Pachocki’s framing is careful in a specific way worth noting. He did not predict AGI. He did not claim the 2028 system would be as smart as humans in all ways. His exact words were: “Even by 2028, I don’t expect that we’ll get systems as smart as people in all ways. I don’t think that will happen.” He then added the qualifier that has become the key phrase in coverage of this announcement: “But I don’t think it’s absolutely necessary. The interesting thing is you don’t need to be as smart as people in all their ways in order to be very transformative.”

That is an important distinction. The claim is not that the 2028 system will match or exceed human intelligence broadly. The claim is that it will be capable enough in specific research-relevant tasks to generate meaningful new knowledge autonomously. Those are very different claims and the second is considerably more credible than the first given the current state of the technology.

The September intern target is the near-term checkpoint. If OpenAI delivers a system by September that can reliably handle research tasks with day-scale completion times, that is strong evidence the longer-term trajectory is on track.
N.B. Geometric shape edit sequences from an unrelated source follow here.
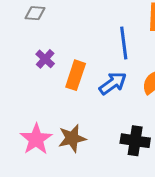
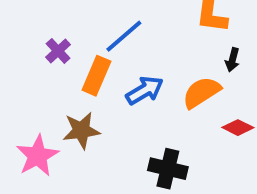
blue line: (124, 43) -> (124, 36), moved, turned 52
brown star: (72, 138) -> (81, 130), moved

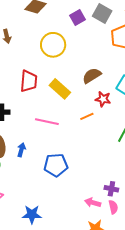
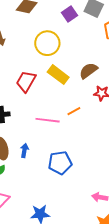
red trapezoid: (29, 81) -> (26, 81), turned -150
yellow rectangle: (60, 89) -> (58, 75), moved
orange line: (87, 116) -> (74, 111), moved

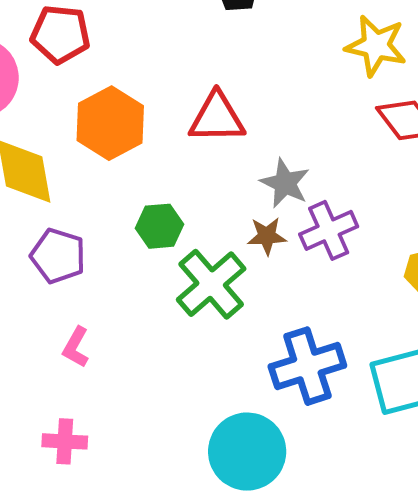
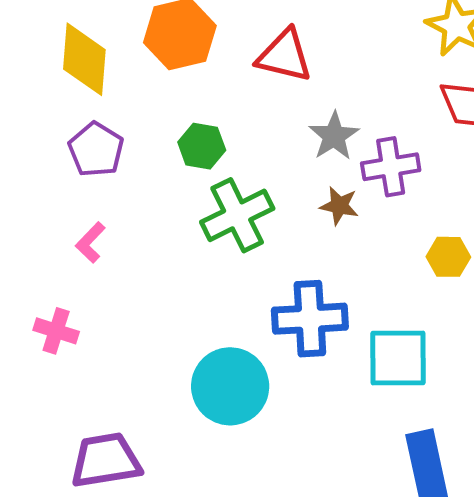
purple cross: (329, 230) -> (391, 167), moved
brown star: (267, 236) -> (339, 206), moved

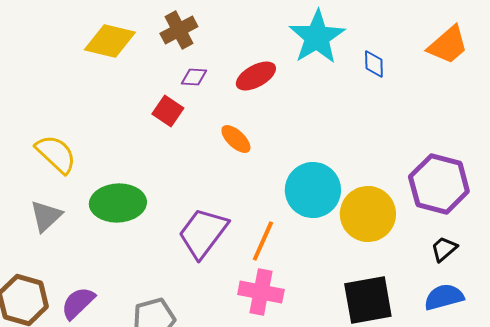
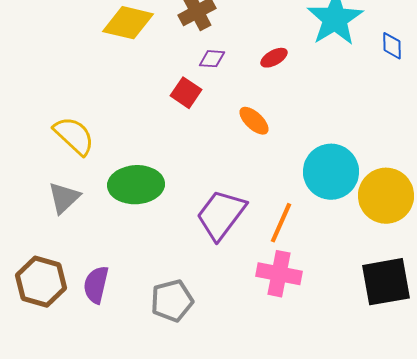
red ellipse: (256, 76) -> (274, 58), size x0.7
purple semicircle: (78, 303) -> (96, 285), turned -33

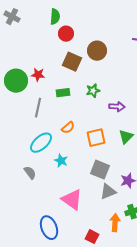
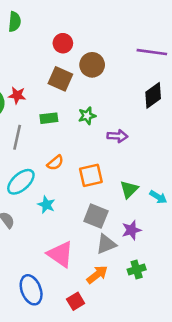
green semicircle: (55, 17) -> (15, 22), moved
red circle: (66, 34) -> (63, 43), moved
green triangle: (126, 137) -> (129, 189), moved
orange arrow: (115, 223) -> (97, 275), moved, turned 48
red square: (92, 237) -> (76, 301), moved, turned 32

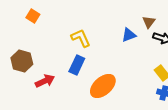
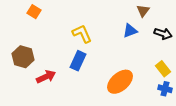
brown triangle: (149, 22) -> (143, 11), moved
orange ellipse: (103, 86) -> (120, 82), moved

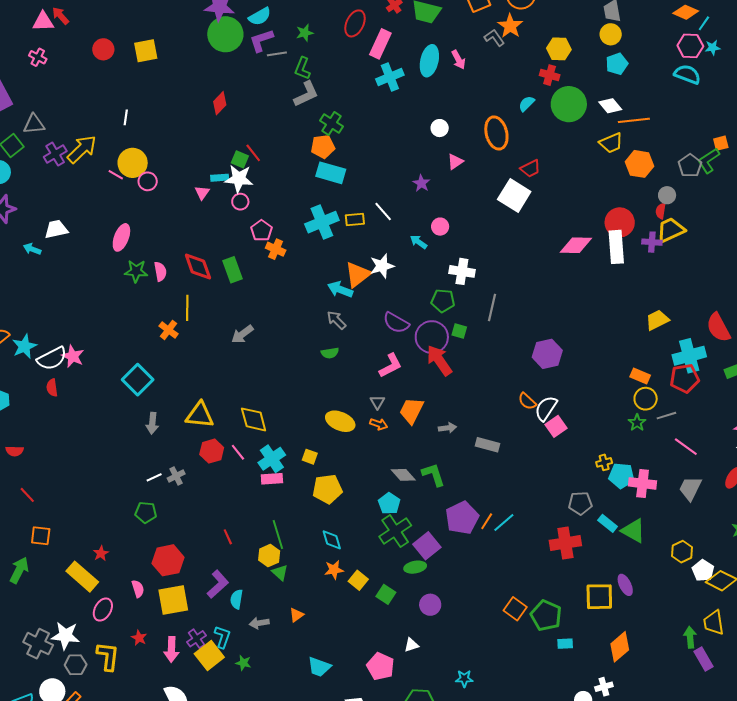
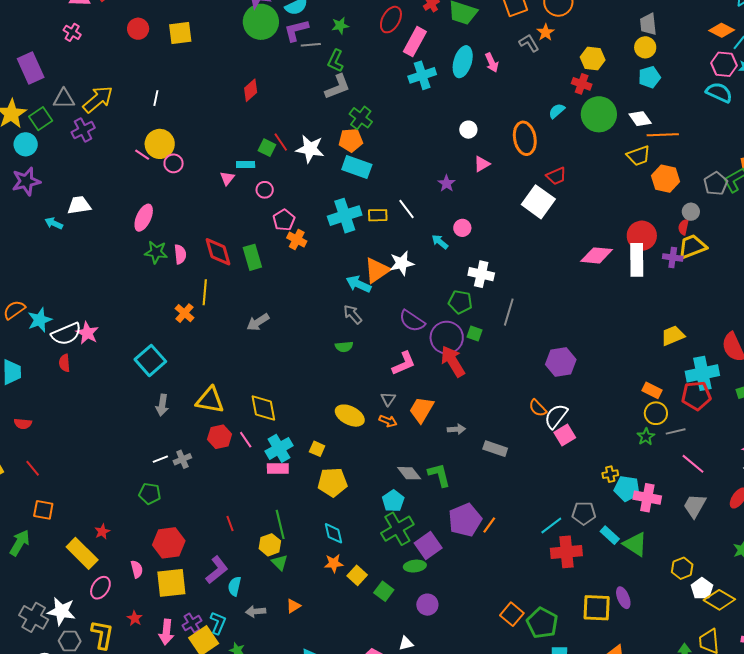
orange star: (510, 26) -> (546, 32), size x0.7
yellow arrow: (82, 149) -> (98, 99), moved
white star: (239, 179) -> (310, 149), moved
cyan line: (504, 522) -> (551, 526), moved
If September comes and the intern is delayed or significantly reduced in capability from what Pachocki described, that is an equally informative signal. The specific timeline is what makes this announcement more than a vision document. It is a commitment to a checkable milestone in six months.

The Safety Problem Nobody Has Fully Solved

The safety dimension of a fully autonomous research system operating for extended periods in a data center is serious enough that Pachocki addressed it directly in the interview rather than leaving it to critics to raise afterward. His current primary safeguard is chain-of-thought monitoring, where models are trained to narrate their reasoning in an internal scratchpad that can be audited by other AI systems looking for signs of unwanted behavior.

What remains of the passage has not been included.